Curated data types

From WormBaseWiki
Jump to navigationJump to search

Data types that are flagged and extracted from each primary research publication in our database

Data type Definition/examples
Species of focus in paper i.e., C. elegans, C. elegans other than Bristol, nematodes other than C. elegans, or non-nematode species.
Genes studied or cloned C. elegans or other Caenorhabditis studied or newly identified in the paper.
Alleles new alleles that do not exist in WormBase already.
Genetic mapping data gene location was determined using genetic tools, e.g., 2-factor, 3-factor interval linkage, Df breakpoints, etc.
Phenotype analysis phenotypes of mutants or phenotypic analysis of "wild-type" nematode strains.
Overexpression phenotype phenotypes caused by the overexpression of genes as a transgene.
Small-scale and large-scale RNAi experiments RNAi sequences used in gene function assays and their phenotypic outcome.
Mosaic analysis results of lineage analysis experiments assaying gene function in specific cells.
Tissue or cell site of action results of experiments where gene function was assayed in specific cells or tissues, such as in the case where gene function was rescued by cell/tissue-specific expression of the gene.
Time of action results of experiments where the timing of a gene's function was assayed, for example with temperature-shift experiments.
Molecular function of a gene product a new/novel molecular function or aspect of molecular function for a gene.
Homolog of a human disease-associated gene whether or not a gene studied in the paper is a homolog of a human gene, which is directly associated with a disease.
Genetic interactions genes were demonstrated to have an effect on the function of another gene. Often this is made apparent by the analysis of double, triple, etc. mutants, or with the use of experiments where RNAi was used concurrent with other RNAi-treatment or mutations.
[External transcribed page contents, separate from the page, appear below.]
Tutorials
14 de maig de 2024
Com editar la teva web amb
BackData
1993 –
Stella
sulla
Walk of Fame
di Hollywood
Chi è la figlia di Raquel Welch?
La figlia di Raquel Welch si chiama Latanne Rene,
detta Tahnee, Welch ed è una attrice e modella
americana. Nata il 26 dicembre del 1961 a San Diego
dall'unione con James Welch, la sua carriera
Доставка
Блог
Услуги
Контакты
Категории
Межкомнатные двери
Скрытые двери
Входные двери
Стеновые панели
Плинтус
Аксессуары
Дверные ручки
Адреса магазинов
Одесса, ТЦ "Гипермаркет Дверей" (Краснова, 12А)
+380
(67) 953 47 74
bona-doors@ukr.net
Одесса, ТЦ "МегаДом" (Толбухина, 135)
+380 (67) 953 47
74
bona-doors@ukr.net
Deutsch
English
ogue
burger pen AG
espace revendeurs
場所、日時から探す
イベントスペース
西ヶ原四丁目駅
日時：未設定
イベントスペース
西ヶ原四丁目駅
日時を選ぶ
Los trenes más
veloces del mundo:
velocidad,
Functional complementation functional redundancy was demonstrated between separate genes, e.g., the rescue of gen-A by overexpression of gen-B, or any other extragenic sequence, or by the rescue of gene function by a gene from another species.
Gene product interactions physical interactions were demonstrated between protein-protein, RNA-protein, DNA-protein, or through Y2H experiments, etc.
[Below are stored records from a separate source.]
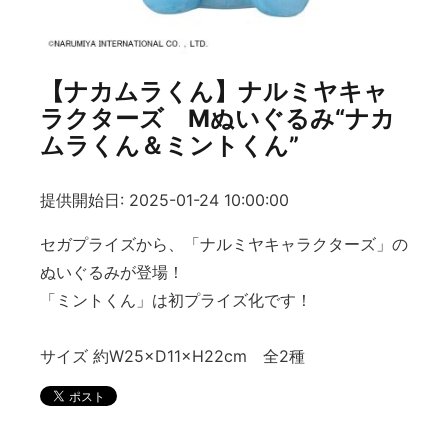
【ナカムラくん】ナルミヤキャ
ラクターズ Mぬいぐるみ“ナカ
ムラくん＆ミントくん”
提供開始日: 2025-01-24 10:00:00
セガプライズから、「ナルミヤキャラクターズ」の
ぬいぐるみが登場！
「ミントくん」は初プライズ化です！
サイズ 約W25×D11×H22cm 全2種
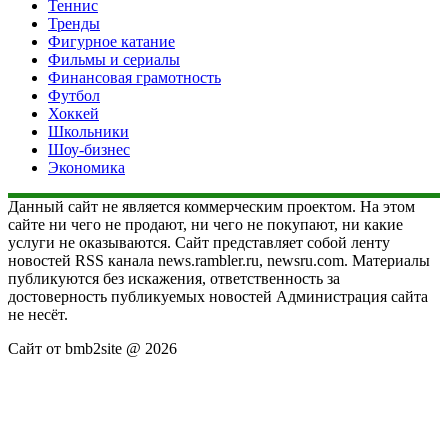
Теннис
Тренды
Фигурное катание
Фильмы и сериалы
Финансовая грамотность
Футбол
Хоккей
Школьники
Шоу-бизнес
Экономика
Данный сайт не является коммерческим проектом. На этом
сайте ни чего не продают, ни чего не покупают, ни какие
услуги не оказываются. Сайт представляет собой ленту
новостей RSS канала news.rambler.ru, newsru.com. Материалы
публикуются без искажения, ответственность за
достоверность публикуемых новостей Администрация сайта
не несёт.
Сайт от bmb2site @ 2026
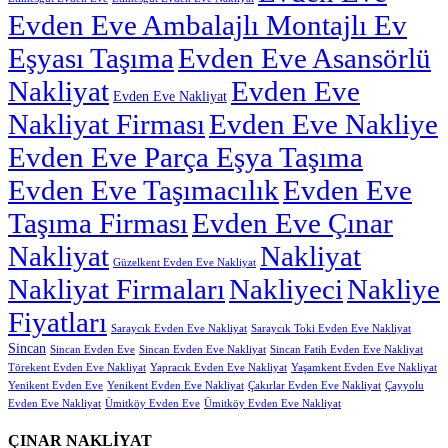
Evden Eve Ambalajlı Montajlı Ev
Eşyası Taşıma
Evden Eve Asansörlü
Nakliyat
Evden Eve
Evden Eve Nakliyat
Nakliyat Firması
Evden Eve Nakliye
Evden Eve Parça Eşya Taşıma
Evden Eve Taşımacılık
Evden Eve
Taşıma Firması
Evden Eve Çınar
Nakliyat
Nakliyat
Güzelkent Evden Eve Nakliyat
Nakliyat Firmaları
Nakliyeci
Nakliye
Fiyatları
Saraycık Evden Eve Nakliyat
Saraycık Toki Evden Eve Nakliyat
Sincan
Sincan Evden Eve
Sincan Evden Eve Nakliyat
Sincan Fatih Evden Eve Nakliyat
Törekent Evden Eve Nakliyat
Yapracık Evden Eve Nakliyat
Yaşamkent Evden Eve Nakliyat
Yenikent Evden Eve
Yenikent Evden Eve Nakliyat
Çakırlar Evden Eve Nakliyat
Çayyolu
Evden Eve Nakliyat
Ümitköy Evden Eve
Ümitköy Evden Eve Nakliyat
ÇINAR NAKLİYAT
Expression patterns new temporal or spatial (e.g., tissue, subcellular, etc.) patterns of expression of any gene in a wild-type background, which includes reporter gene analysis, antibody staining, In situ hybridization, RT-PCR, Western or Northern blot data.
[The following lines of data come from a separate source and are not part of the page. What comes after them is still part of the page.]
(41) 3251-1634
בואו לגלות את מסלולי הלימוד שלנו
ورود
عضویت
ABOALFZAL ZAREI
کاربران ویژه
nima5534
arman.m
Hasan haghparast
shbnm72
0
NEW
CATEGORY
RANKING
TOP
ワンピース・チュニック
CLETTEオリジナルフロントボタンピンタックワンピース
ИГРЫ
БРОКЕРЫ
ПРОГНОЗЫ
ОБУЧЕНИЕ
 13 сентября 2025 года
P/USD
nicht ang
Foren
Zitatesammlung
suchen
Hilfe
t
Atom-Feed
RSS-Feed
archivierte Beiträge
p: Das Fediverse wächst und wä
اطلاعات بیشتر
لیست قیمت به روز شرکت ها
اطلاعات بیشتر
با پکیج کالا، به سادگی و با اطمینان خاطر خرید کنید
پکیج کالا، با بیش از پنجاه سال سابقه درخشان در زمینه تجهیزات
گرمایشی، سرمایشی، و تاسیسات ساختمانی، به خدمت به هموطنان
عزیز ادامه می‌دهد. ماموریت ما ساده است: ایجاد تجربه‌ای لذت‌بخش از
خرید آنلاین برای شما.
Images images from the published literature related to gene expression studies; only those images with copy right permission from journal will be extracted and displayed.
Gene regulation alterations in gene expression levels or patterns were reported in response to genetic, chemical, temperature, or any other experimental treatment.
Regulatory sequence features any gene expression regulatory elements, e.g., DNA/RNA elements required for gene expression, promoters, introns, UTR's, DNA binding sites, etc.
Position frequency matrix (PFM) or Position weight matrix (PWM) PFMs or PWMs, which are typically used to define regulatory sites in genomic DNA (e.g., bound by transcription factors) or mRNA (e.g., bound by translational factors or miRNA). PFMs define simple nucleotide frequencies, while PWMs are scaled logarithmically against a background frequency.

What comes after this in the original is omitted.